Dick Cheney et Donald Rumsfeld
Pour l’heure, le nouveau secrétaire à la Défense a du pain sur la planche. Pour mener à bien sa politique, il cherche à s’assurer les faveurs de Colin Powell. Les deux hommes se connaissent depuis le début des années 1980, lorsque Cheney était membre du Congrès et que Powell était commandant en Allemagne. Ils avaient ensuite beaucoup discuté lorsque Powell était conseiller à la sécurité nationale de Ronald Reagan, tandis que Cheney était un dirigeant de la minorité Républicaine de la Chambre des représentants. Cheney n’hésite donc pas à forcer la main du président George H.W. Bush pour que celui-ci le désigne au poste de chef d’état-major interarmes, après que l’amiral William Crowe eût annoncé son intention de prendre sa retraite. Une fois cette nomination entérinée, les deux hommes décident de se rencontrer quotidiennement, pour travailler ensemble aux défis qui les attendent. Car le 10 novembre 1989, la chute du mur de Berlin entraîne la disparition de l’adversaire le plus redouté de Washington, à savoir l’URSS. Une réévaluation de l’appareil militaire états-unien s’avère nécessaire, et tant Powell que Cheney sont décidés à limiter au maximum les restrictions du budget militaire que réclament les Démocrates.
« Coup tordu » au Panama
En décembre 1989, Cheney doit superviser l’opération « Juste Cause » au Panama. Fatigués des excès du général Manuel Noriega, les États-Unis souhaitent le remplacer. Noriega avait pourtant joué un rôle actif dans la région, afin de permettre à Washington de conserver le contrôle de sa chasse gardée. Dans les années 1979, cet ancien élève de l’École des Amériques devenu agent de la CIA, avait notamment « facilité les échanges d’armes et de drogues effectués par les Contras du Nicaragua, en fournissant sa protection militaire, des pilotes, (...) et des capacités bancaires très discrètes pour tout le monde » [1], à l’époque où les États-Unis luttaient contre la guérilla sandiniste sur place. Mais ses revendications deviennent de plus en plus insupportables pour la Maison-Blanche, qui souhaite se débarrasser de cet allié un peu encombrant à la veille de la restitution du canal de Panama, prévue le 1er janvier 1990. Washington décide donc d’une intervention en décembre 1989, en s’appuyant sur la synergie existante entre Dick Cheney et Colin Powell. Ce dernier voit là un formidable terrain pour appliquer sa doctrine militaire, héritée du désastre du Vietnam et aujourd’hui hâtivement résumée par le slogan « guerre zéro mort ». Cette doctrine consiste à s’assurer que l’envoi de troupes états-uniennes n’a lieu que si les objectifs sont précisément définis, que l’opinion publique est amenée à soutenir l’intervention et que la puissance militaire déployée est phénoménale.
L’opération est effectivement un succès.

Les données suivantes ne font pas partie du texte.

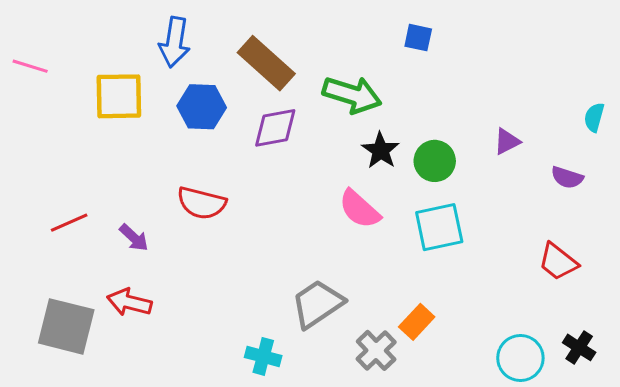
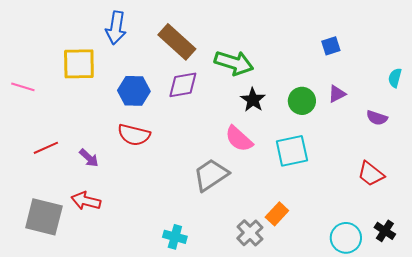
blue square: (418, 38) -> (331, 46), moved, turned -30
pink line: (30, 66) -> (23, 87), moved
blue hexagon: (202, 107) -> (134, 91), moved
green circle: (435, 161) -> (302, 101), moved
gray trapezoid: (317, 304) -> (211, 175), moved

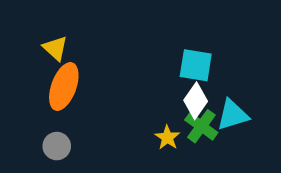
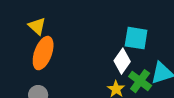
white diamond: (196, 101) -> (122, 61), moved

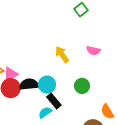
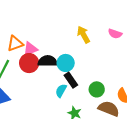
green circle: (82, 86) -> (97, 89), moved
cyan semicircle: (45, 112) -> (61, 91), turned -32

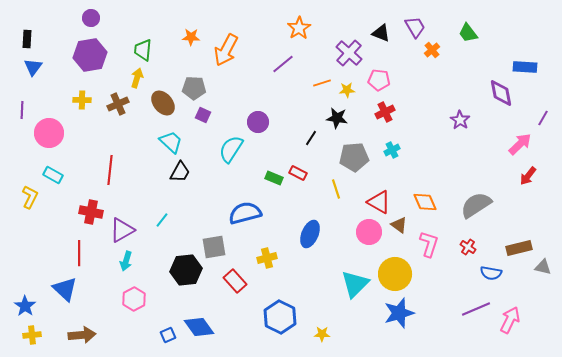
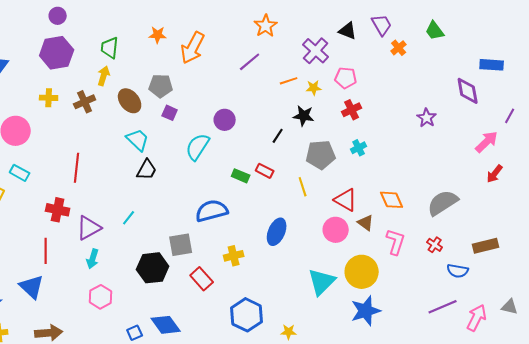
gray triangle: (543, 267) -> (510, 307), moved

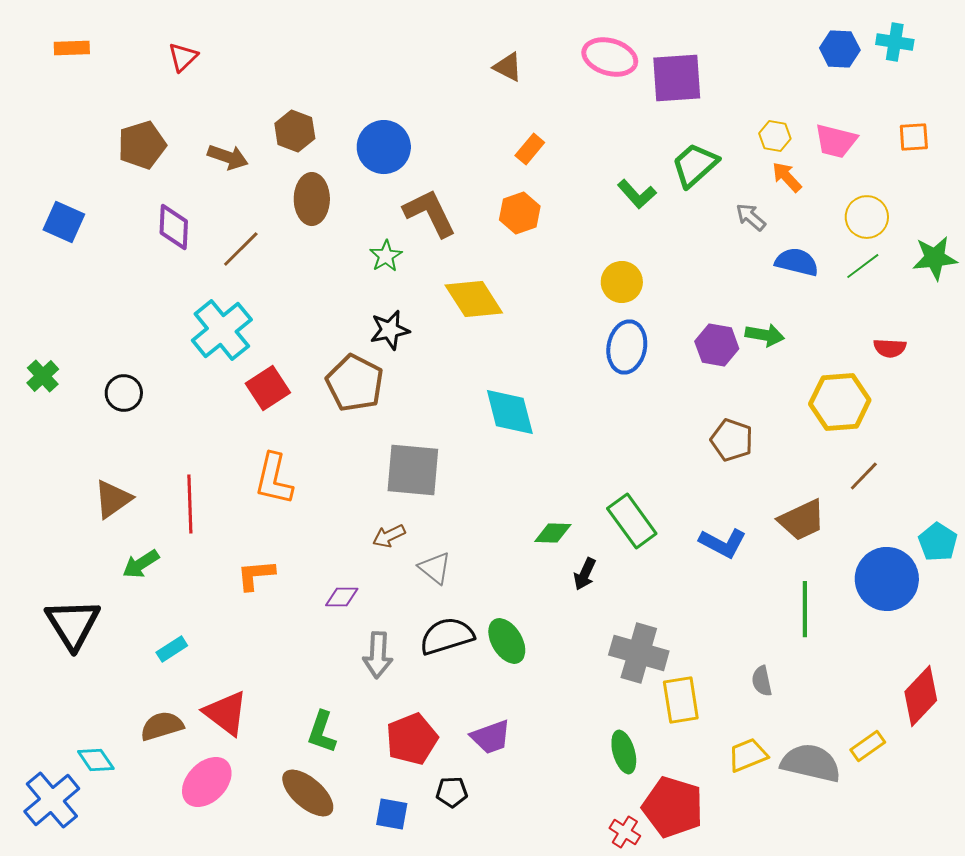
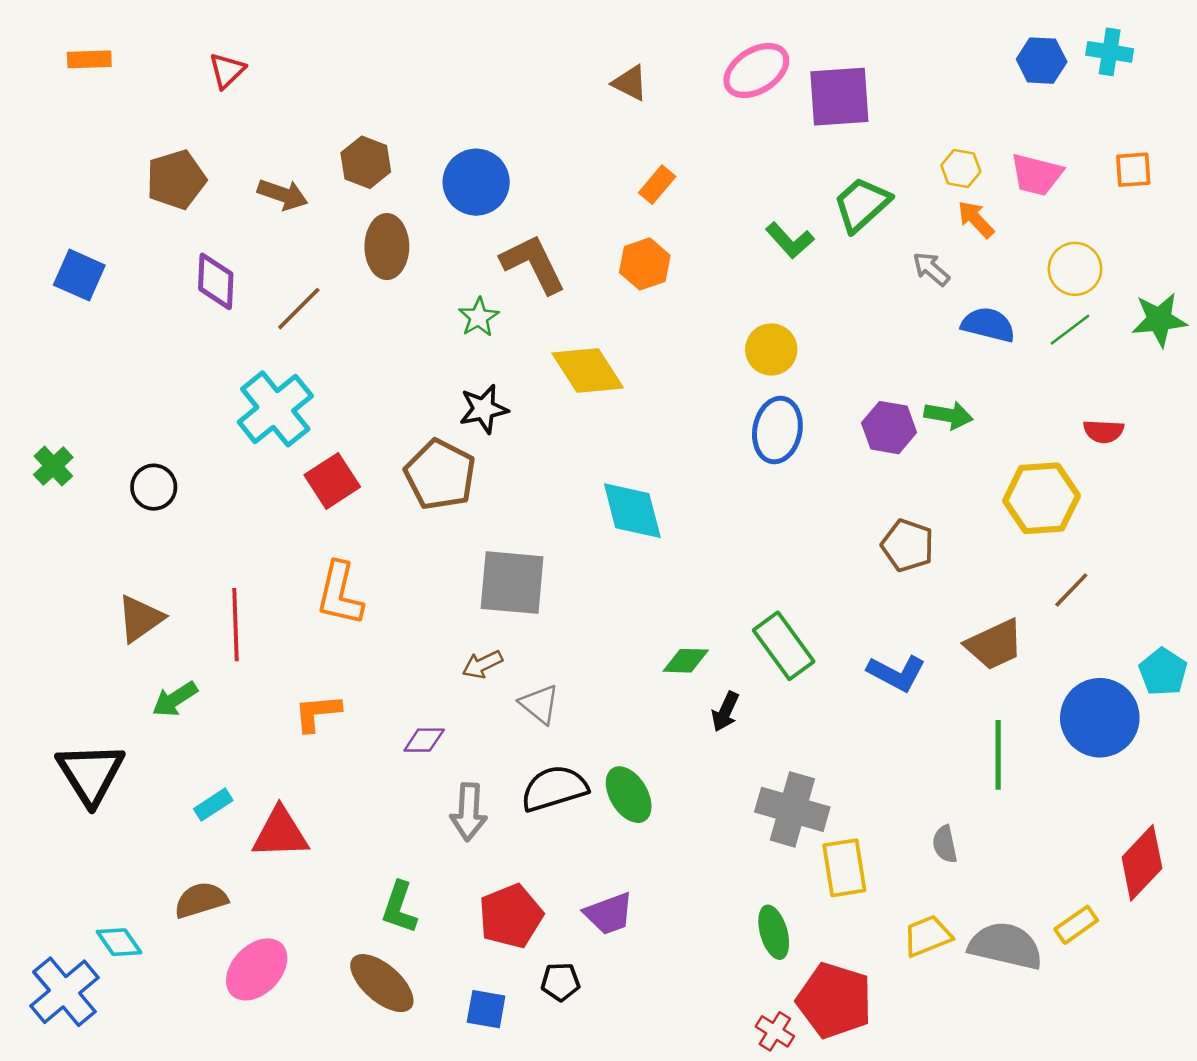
pink ellipse: (610, 57) -> (756, 70), turned -48
red triangle: (226, 713) -> (280, 833), moved, turned -39

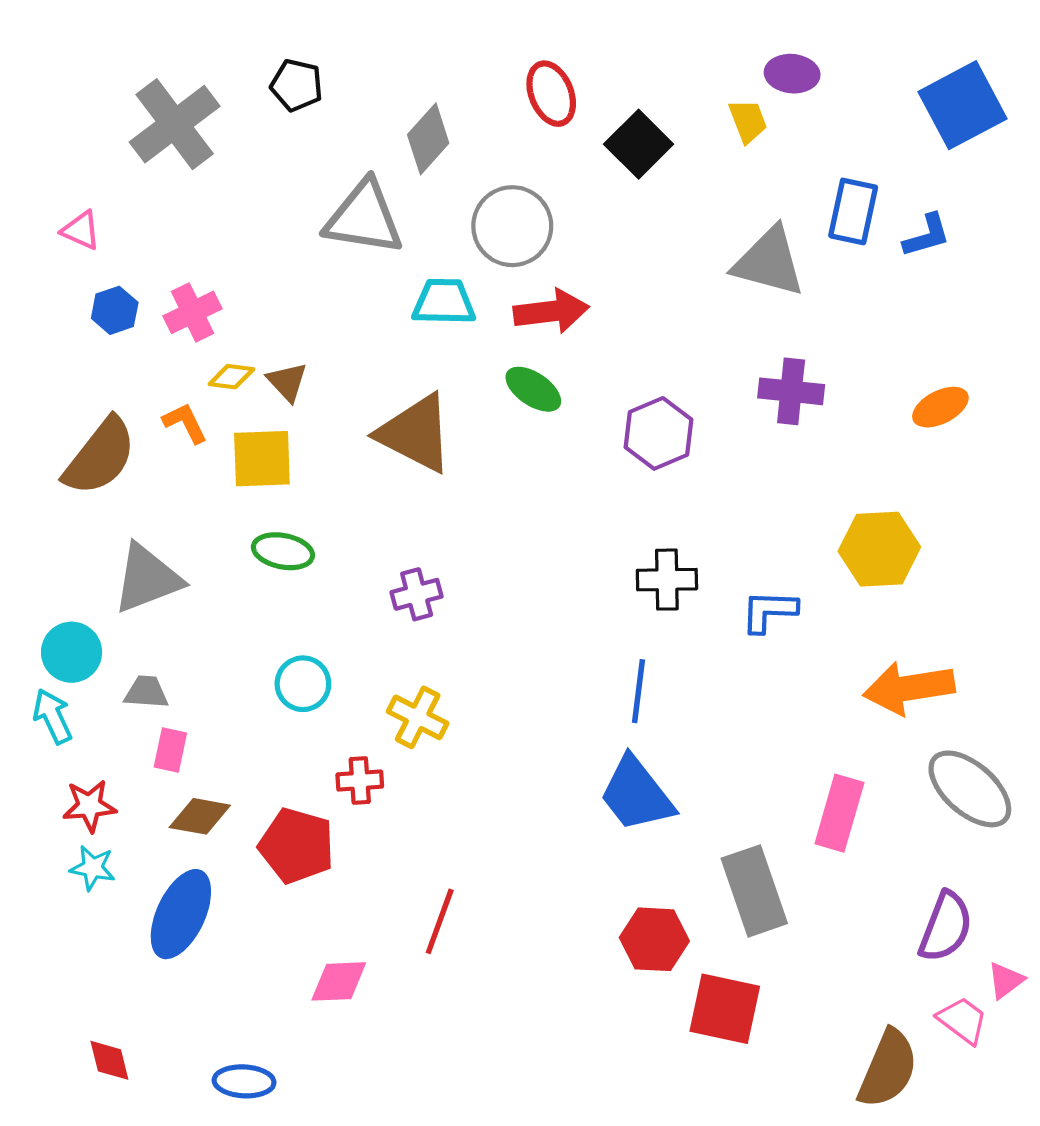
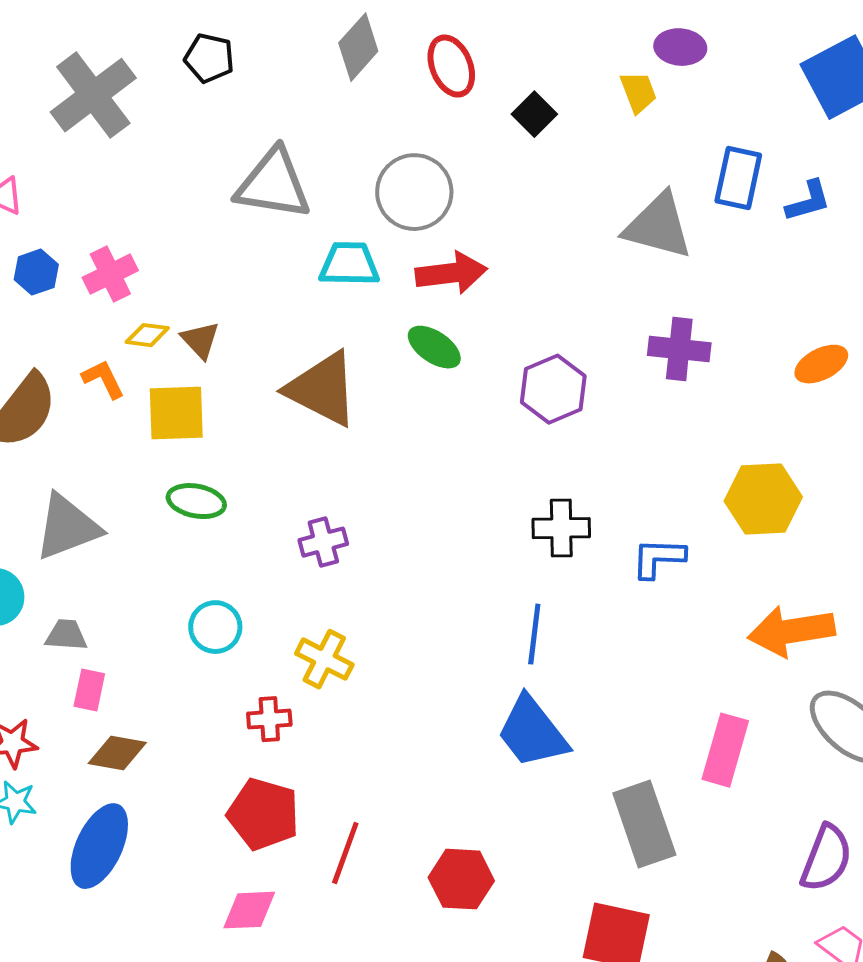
gray diamond: (428, 139) -> (358, 47), moved
black square: (639, 144) -> (534, 114), size x0.7
red pentagon: (297, 846) -> (263, 814), moved
red hexagon: (654, 939) -> (461, 879), moved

Le débarquement massif de Marines sur place, avec pour seule consigne de « sauver leur peau », aboutit au massacre de plusieurs milliers de Panaméens, dont de nombreux civils. Manuel Noriega est arrêté et transféré à Miami, où il sera condamné à purger une peine de prison de quarante ans pour trafic de drogue. Dans le même temps, les États-Unis installent un gouvernement fantoche à Panama dont ils confient la direction à Guillermo Endara, lui-même lié au crime organisé et notamment aux barons de la drogue. D’après le Los Angeles Times, ce remaniement à la tête du cartel, orchestré depuis la Maison-Blanche, aura pour principale conséquence de démultiplier le nombre de laboratoires de fabrication de cocaïne au cours des années qui suivent. Dans le même temps, Powell y voit, d’un point de vue militaire, une confirmation du bien-fondé de ses conceptions stratégiques. D’autant que l’opération, qui relève pourtant du plus classique des « coups tordus » et n’a pas fait l’économie des vies humaines panaméennes, n’a pas suscité d’opposition notable au sein de l’opinion publique états-unienne. Dick Cheney peut mesurer là toute la force de la propagande. Une arme à laquelle il aura souvent recours par la suite.
Le laboratoire irakien
Le secrétaire à la Défense participe à la construction de la menace irakienne, avec l’aide de son assistant, le spécialiste en menaces imaginaires, Paul Wolfowitz. La stratégie élaborée par les deux hommes est simple : il s’agit d’inciter Saddam Hussein à envahir le Koweït, d’accréditer l’idée que le dictateur menace l’Arabie saoudite, afin de déployer des troupes états-uniennes dans la région du Golfe. Le plan fonctionne parfaitement : les compagnies pétrolières koweïtiennes commencent, à la mi-1990, à extraire du pétrole dans des gisements situés de l’autre côté de la frontière, en territoire irakien, tout en augmentant leur production, ce qui fait chuter les cours. Non seulement l’émir reste sourd aux protestations de Bagdad, puis aux menaces de Saddam Hussein, mais il réclame le remboursement immédiat des facilités accordées à l’Irak pour combattre pendant dix ans l’Iran. Cependant le dictateur irakien n’est pas inconscient : s’il est tenté de profiter de cette provocation pour réintégrer manu militari l’ancienne province irakienne au sein de l’Irak, il sait qu’il ne peut pas agir sans la bénédiction de Washington. Le 25 juillet 1990, il convoque donc l’ambassadrice états-unienne à Bagdad, April Glaspie, pour évoquer avec elle ce différend avec le Koweït.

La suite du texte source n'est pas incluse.